[Document layout analysis data]
......

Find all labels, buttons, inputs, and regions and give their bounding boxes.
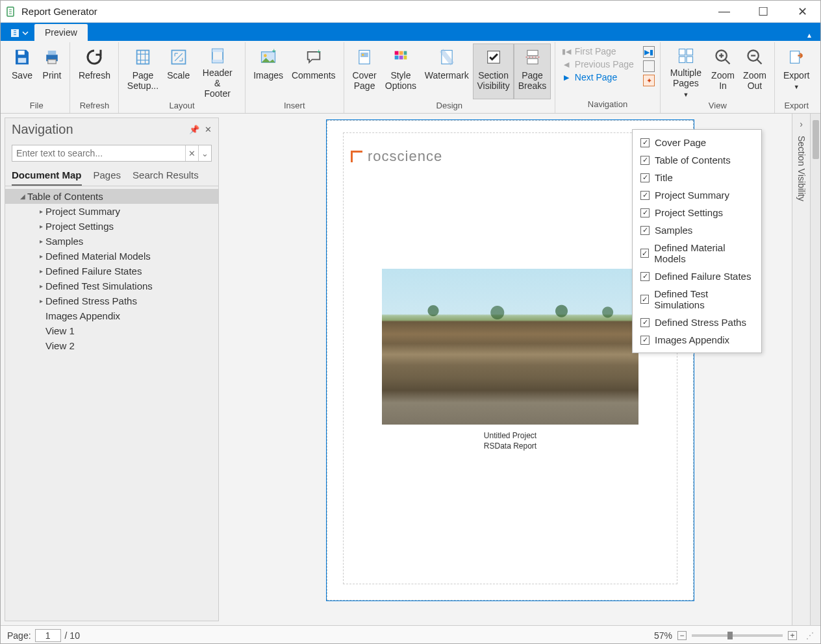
visibility-item[interactable]: ✓Project Summary (635, 186, 759, 204)
tree-item[interactable]: ▸Project Summary (5, 204, 218, 219)
previous-page-link: ◀Previous Page (562, 59, 639, 69)
checkbox-icon[interactable]: ✓ (640, 295, 649, 304)
section-visibility-button[interactable]: Section Visibility (473, 43, 514, 99)
comments-button[interactable]: + Comments (288, 43, 340, 99)
visibility-item[interactable]: ✓Cover Page (635, 134, 759, 151)
checkbox-icon[interactable]: ✓ (640, 318, 650, 327)
tab-preview[interactable]: Preview (34, 24, 88, 41)
tree-item[interactable]: ▸Defined Material Models (5, 249, 218, 264)
cover-page-button[interactable]: Cover Page (348, 43, 381, 99)
expand-icon[interactable]: ▸ (36, 253, 45, 260)
collapse-ribbon-icon[interactable]: ▴ (802, 29, 816, 41)
page-setup-button[interactable]: Page Setup... (123, 43, 162, 99)
svg-rect-11 (48, 51, 57, 55)
vertical-scrollbar[interactable] (810, 114, 820, 625)
zoom-slider[interactable] (692, 634, 783, 637)
collapse-icon[interactable]: ◢ (18, 193, 27, 200)
header-footer-button[interactable]: Header & Footer (194, 43, 241, 99)
tree-item-label: Defined Test Simulations (45, 280, 153, 291)
zoom-minus-button[interactable]: − (677, 631, 687, 640)
checkbox-icon[interactable]: ✓ (640, 156, 650, 165)
svg-line-49 (757, 60, 761, 64)
search-input[interactable] (12, 148, 185, 158)
style-options-icon (390, 47, 411, 68)
style-options-button[interactable]: Style Options (381, 43, 420, 99)
visibility-item[interactable]: ✓Defined Stress Paths (635, 314, 759, 331)
expand-icon[interactable]: ▸ (36, 238, 45, 245)
svg-rect-42 (679, 56, 685, 62)
tab-pages[interactable]: Pages (94, 169, 121, 186)
nav-slot-button[interactable] (643, 60, 655, 72)
page-number-input[interactable]: 1 (35, 629, 61, 642)
refresh-button[interactable]: Refresh (74, 43, 114, 99)
cover-caption: Untitled Project RSData Report (327, 431, 693, 451)
checkbox-icon[interactable]: ✓ (640, 138, 650, 147)
tree-item[interactable]: ▸Defined Stress Paths (5, 293, 218, 308)
zoom-out-button[interactable]: Zoom Out (739, 43, 770, 99)
visibility-item[interactable]: ✓Defined Material Models (635, 239, 759, 267)
svg-rect-37 (527, 51, 537, 56)
resize-grip-icon[interactable]: ⋰ (806, 631, 814, 640)
tree-item[interactable]: ▸Defined Test Simulations (5, 279, 218, 293)
zoom-in-button[interactable]: Zoom In (707, 43, 739, 99)
close-panel-icon[interactable]: ✕ (205, 125, 212, 134)
checkbox-icon[interactable]: ✓ (640, 272, 650, 281)
print-button[interactable]: Print (37, 43, 67, 99)
expand-icon[interactable]: ▸ (36, 223, 45, 230)
preview-canvas[interactable]: rocscience Untitled Project RSData Repor… (223, 114, 792, 625)
checkbox-icon[interactable]: ✓ (640, 173, 650, 182)
checkbox-icon[interactable]: ✓ (640, 336, 650, 345)
checkbox-icon[interactable]: ✓ (640, 226, 650, 235)
expand-icon[interactable]: ▸ (36, 282, 45, 290)
checkbox-icon[interactable]: ✓ (640, 249, 649, 258)
multiple-pages-button[interactable]: Multiple Pages ▼ (664, 43, 707, 99)
checkbox-icon[interactable]: ✓ (640, 208, 650, 217)
tab-search-results[interactable]: Search Results (133, 169, 199, 186)
tree-item[interactable]: ▸Project Settings (5, 219, 218, 234)
expand-pane-icon[interactable]: › (800, 119, 803, 129)
visibility-item[interactable]: ✓Table of Contents (635, 151, 759, 169)
maximize-button[interactable]: ☐ (750, 5, 776, 19)
tree-item[interactable]: ▸Defined Failure States (5, 264, 218, 279)
last-page-button[interactable]: ▶▮ (643, 46, 655, 58)
section-visibility-collapsed-pane[interactable]: › Section Visibility (792, 114, 810, 625)
visibility-item[interactable]: ✓Defined Failure States (635, 267, 759, 285)
svg-point-28 (362, 54, 364, 56)
tree-item[interactable]: Images Appendix (5, 308, 218, 323)
minimize-button[interactable]: — (711, 5, 737, 19)
close-button[interactable]: ✕ (789, 5, 815, 19)
section-visibility-label: Section Visibility (796, 136, 807, 201)
expand-icon[interactable]: ▸ (36, 267, 45, 275)
checkbox-icon[interactable]: ✓ (640, 191, 650, 200)
export-button[interactable]: Export▼ (779, 43, 814, 99)
expand-icon[interactable]: ▸ (36, 208, 45, 215)
visibility-item[interactable]: ✓Images Appendix (635, 331, 759, 349)
watermark-button[interactable]: Watermark (421, 43, 473, 99)
nav-compass-button[interactable]: ✦ (643, 75, 655, 86)
group-label-refresh: Refresh (74, 99, 114, 113)
clear-search-icon[interactable]: ✕ (185, 145, 198, 161)
page-breaks-button[interactable]: Page Breaks (514, 43, 551, 99)
tree-item[interactable]: View 2 (5, 338, 218, 353)
comments-icon: + (303, 47, 324, 68)
tree-item[interactable]: View 1 (5, 323, 218, 338)
visibility-item[interactable]: ✓Project Settings (635, 204, 759, 221)
app-menu-button[interactable] (5, 25, 34, 41)
save-button[interactable]: Save (7, 43, 37, 99)
export-icon (786, 47, 807, 68)
tree-item[interactable]: ◢Table of Contents (5, 189, 218, 204)
next-page-link[interactable]: ▶Next Page (562, 72, 639, 82)
images-button[interactable]: + Images (249, 43, 288, 99)
visibility-item[interactable]: ✓Title (635, 169, 759, 186)
search-dropdown-icon[interactable]: ⌄ (198, 145, 211, 161)
cover-photo (382, 269, 638, 425)
visibility-item[interactable]: ✓Defined Test Simulations (635, 285, 759, 314)
zoom-plus-button[interactable]: + (788, 631, 797, 640)
expand-icon[interactable]: ▸ (36, 297, 45, 304)
group-label-design: Design (348, 99, 551, 113)
visibility-item[interactable]: ✓Samples (635, 221, 759, 239)
scale-button[interactable]: Scale (163, 43, 194, 99)
tab-document-map[interactable]: Document Map (12, 169, 82, 186)
pin-icon[interactable]: 📌 (189, 125, 199, 134)
tree-item[interactable]: ▸Samples (5, 234, 218, 249)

......

** Problem to solve **
For each line above that includes "Untitled", make a copy.

** Task result **
cover-caption: Untitled Project RSData Report (327, 431, 693, 451)
preview-canvas[interactable]: rocscience Untitled Project RSData Repor… (223, 114, 792, 625)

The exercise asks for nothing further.